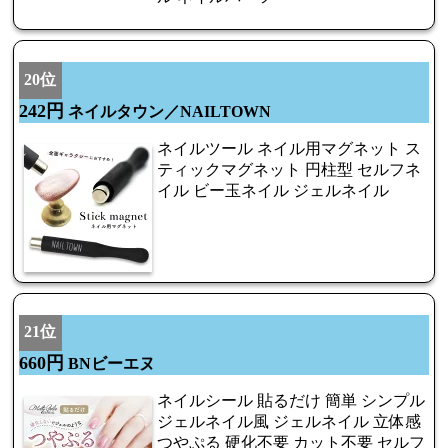
20位
242円
ネイルタウン／NAILTOWN
ネイルツール ネイル用マグネット ス
ティックマグネット 円柱型 セルフネ
イル ビー玉ネイル ジェルネイル
21位
660円
BNビーエヌ
ネイルシール 貼るだけ 簡単 シンプル
ジェルネイル風 ジェルネイル 立体感
つやぷる 硬化不要 カット不要 セルフ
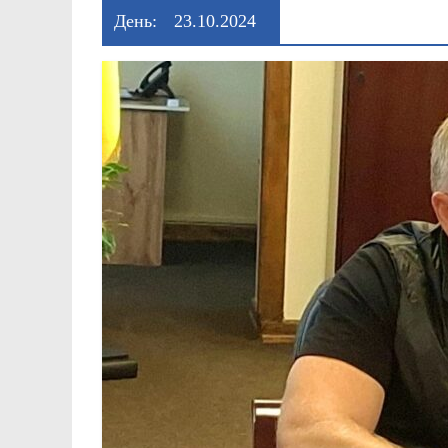
День:
23.10.2024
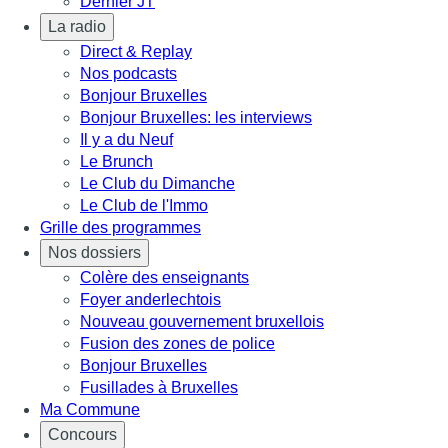
Dernier JT
La radio
Direct & Replay
Nos podcasts
Bonjour Bruxelles
Bonjour Bruxelles: les interviews
Il y a du Neuf
Le Brunch
Le Club du Dimanche
Le Club de l'Immo
Grille des programmes
Nos dossiers
Colère des enseignants
Foyer anderlechtois
Nouveau gouvernement bruxellois
Fusion des zones de police
Bonjour Bruxelles
Fusillades à Bruxelles
Ma Commune
Concours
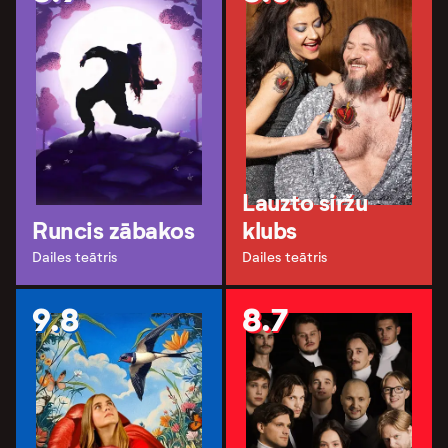
Lauzto siržu
Runcis zābakos
klubs
Dailes teātris
Dailes teātris
9.8
8.7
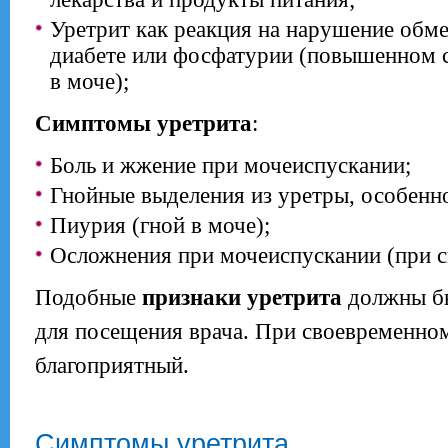
Уретрит как реакция на нарушение обм
диабете или фосфатурии (повышенном 
в моче);
Симптомы уретрита
:
Боль и жжение при мочеиспускании;
Гнойные выделения из уретры, особенно
Пиурия (гной в моче);
Осложнения при мочеиспускании (при с
Подобные
признаки уретрита
должны бы
для посещения врача. При своевременно
благоприятный.
Симптомы уретрита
□ □ □ □ □
#### What to produce:
Give back the material above exactly, without pictures.

#### Written response:
20位
242円
ネイルタウン／NAILTOWN
ネイルツール ネイル用マグネット ス
ティックマグネット 円柱型 セルフネ
イル ビー玉ネイル ジェルネイル
21位
660円
BNビーエヌ
ネイルシール 貼るだけ 簡単 シンプル
ジェルネイル風 ジェルネイル 立体感
つやぷる 硬化不要 カット不要 セルフ
День:
23.10.2024
Dernier JT
La radio
Direct & Replay
Nos podcasts
Bonjour Bruxelles
Bonjour Bruxelles: les interviews
Il y a du Neuf
Le Brunch
Le Club du Dimanche
Le Club de l'Immo
Grille des programmes
Nos dossiers
Colère des enseignants
Foyer anderlechtois
Nouveau gouvernement bruxellois
Fusion des zones de police
Bonjour Bruxelles
Fusillades à Bruxelles
Ma Commune
Concours
Lauzto siržu
Runcis zābakos
klubs
Dailes teātris
Dailes teātris
9.8
8.7
Уретрит как реакция на нарушение обм
диабете или фосфатурии (повышенном 
в моче);
Симптомы уретрита
:
Боль и жжение при мочеиспускании;
Гнойные выделения из уретры, особенно
Пиурия (гной в моче);
Осложнения при мочеиспускании (при с
Подобные
признаки уретрита
должны бы
для посещения врача. При своевременно
благоприятный.
Симптомы уретрита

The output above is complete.